In one earlier study, infants with BPD had higher risk of cerebral palsy and delays in cognitive and motor function compared with controls matched for gestational age at birth [24]. A NICHD review on neurological developmental outcome of extreme low birth weight infants reported abnormal outcomes in 50–60 % of infants with BPD. Findings in these reports are comparable to our BPD cohort, of whom 52 % were found to have development delay and 20 % had neurological impairment during childhood [24]. Poor developmental outcomes were previously associated with prolonged hospital admissions and prolonged mechanical ventilation [24]. In our study, we found an association between the presence of a developmental delay and the following variables: length of the initial hospital admission, duration of mechanical ventilation, and birth weight when correcting for BPD severity. Other associations were found between neurological impairment and the presence of neonatal seizures or a history of anoxic encephalopathy. In another study, the risks of impaired neurological development, cerebral palsy, and/or low intellectual quotient were more than doubled in infants with severe BPD compared with infants with mild BPD [48]; however, this trend of neurological impairment with BPD of increased severity was not found in our study. The prevalence of ADHD in our BPD population was also significantly different than the general population (6.5 vs. 5.3 %) [49, 50], an observation previously reported in preterm infants [51] but never linked to chronic lung disease or its treatment. In our study, ADHD was associated with smaller gestational age and the use of steroids postnatally, but not with the degree of BPD severity.
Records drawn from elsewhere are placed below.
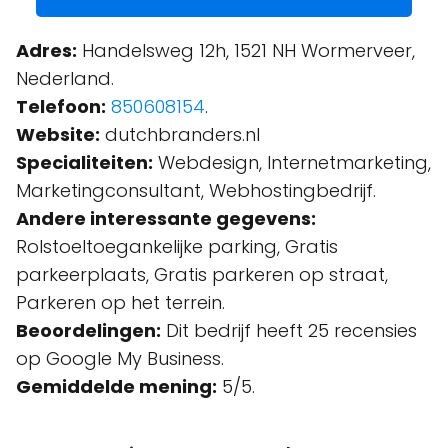
Adres:
Handelsweg 12h, 1521 NH Wormerveer,
Nederland.
Telefoon:
850608154
.
Website:
dutchbranders.nl
Specialiteiten:
Webdesign, Internetmarketing,
Marketingconsultant, Webhostingbedrijf.
Andere interessante gegevens:
Rolstoeltoegankelijke parking, Gratis
parkeerplaats, Gratis parkeren op straat,
Parkeren op het terrein.
Beoordelingen:
Dit bedrijf heeft 25 recensies
op Google My Business.
Gemiddelde mening:
5/5.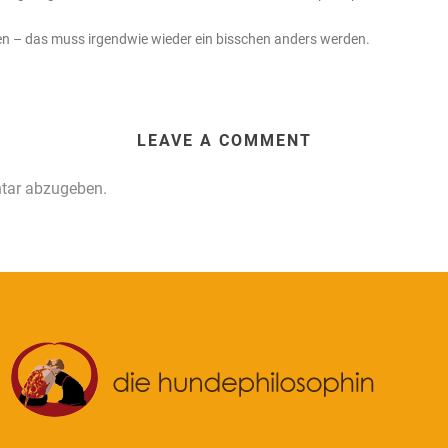
n – das muss irgendwie wieder ein bisschen anders werden.
LEAVE A COMMENT
tar abzugeben.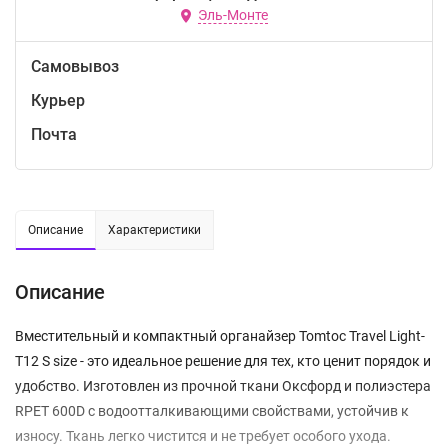
Эль-Монте
Самовывоз
Курьер
Почта
Описание
Характеристики
Описание
Вместительный и компактный органайзер Tomtoc Travel Light-
T12 S size - это идеальное решение для тех, кто ценит порядок и
удобство. Изготовлен из прочной ткани Оксфорд и полиэстера
RPET 600D с водоотталкивающими свойствами, устойчив к
износу. Ткань легко чистится и не требует особого ухода.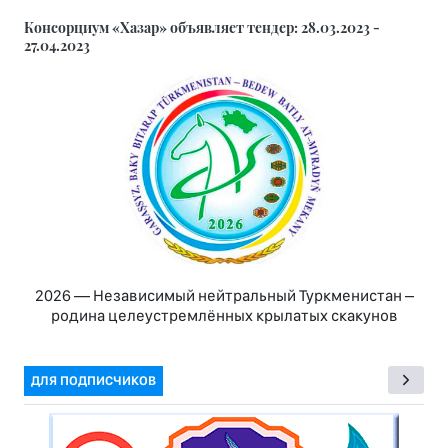
Консорциум «Хазар» объявляет тендер: 28.03.2023 -
27.04.2023
2026 — Независимый нейтральный Туркменистан –
родина целеустремлённых крылатых скакунов
ДЛЯ ПОДПИСЧИКОВ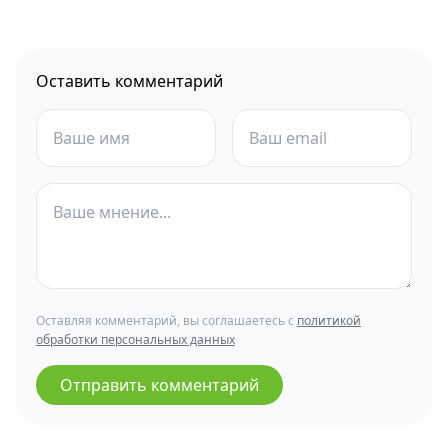
Оставить комментарий
Оставляя комментарий, вы соглашаетесь с
политикой
обработки персональных данных
Отправить комментарий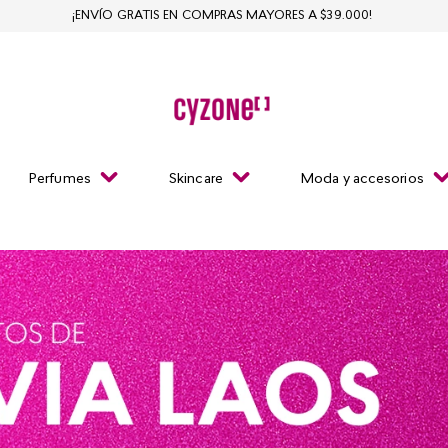
¡ENVÍO GRATIS EN COMPRAS MAYORES A $39.000!
Perfumes
Skincare
Moda y accesorios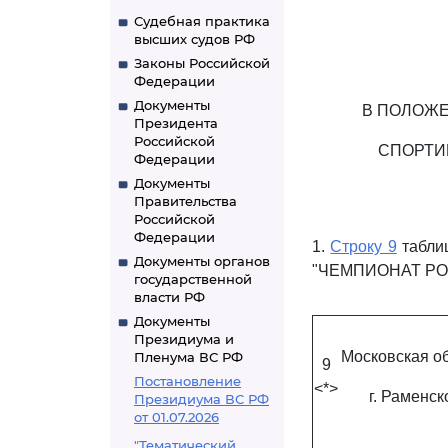
Судебная практика
высших судов РФ
Законы Российской
Федерации
Документы
В ПОЛОЖ
Президента
Российской
СПОРТИ
Федерации
Документы
Правительства
Российской
Федерации
1.
Строку 9
таблиц
Документы органов
"ЧЕМПИОНАТ РОСС
государственной
власти РФ
Документы
Президиума и
Московская об
Пленума ВС РФ
9
Постановление
<*>
г. Раменск
Президиума ВС РФ
от 01.07.2026
"Тематический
T his study described an association between the initial BPD severity and hospital readmission rate, long-term lung function, and developmental delay. Severity of BPD was not associated with greater long-term use of inhalers or with persistent radiological abnormalities. In addition, the duration of mechanical ventilation and oxygen therapy was associated with developmental delay during childhood, and the use of postnatal corticosteroids was associated with the development of ADHDs. Initial BPD severity was an important predictor of pulmonary function abnormality and healthcare utilization during childhood. These findings contribute to a better description of the impact of BPD and its severity on long-term outcomes and will help sensitize the adult caregivers to the long-term consequences of preterm birth.

Conclusion

The impact of preterm birth and its respiratory complications have lasting consequences on respiratory health. Clinicians have to be better informed of its manifestation and the long-term consequences in order to better assist their young patients in maintaining their health and lung function. Prevention and education focusing on smoking avoidance or smoking cessation, health lifestyle, and physical activity will be key factors in ensuring that our young patients born prematurely will maintain an optimal respiratory health and quality of life.

The long-term effect of BPD on the evolution of FEV1 is unclear, particularly whether adults who had BPD as children will have normal, early, or accelerated decline in respiratory function [21]. Some investigators have expressed concern that survivors of preterm birth and BPD may be susceptible to COPD in later life, underlying the need for longer follow-up data [15, 18, 20, 21, 29, 52].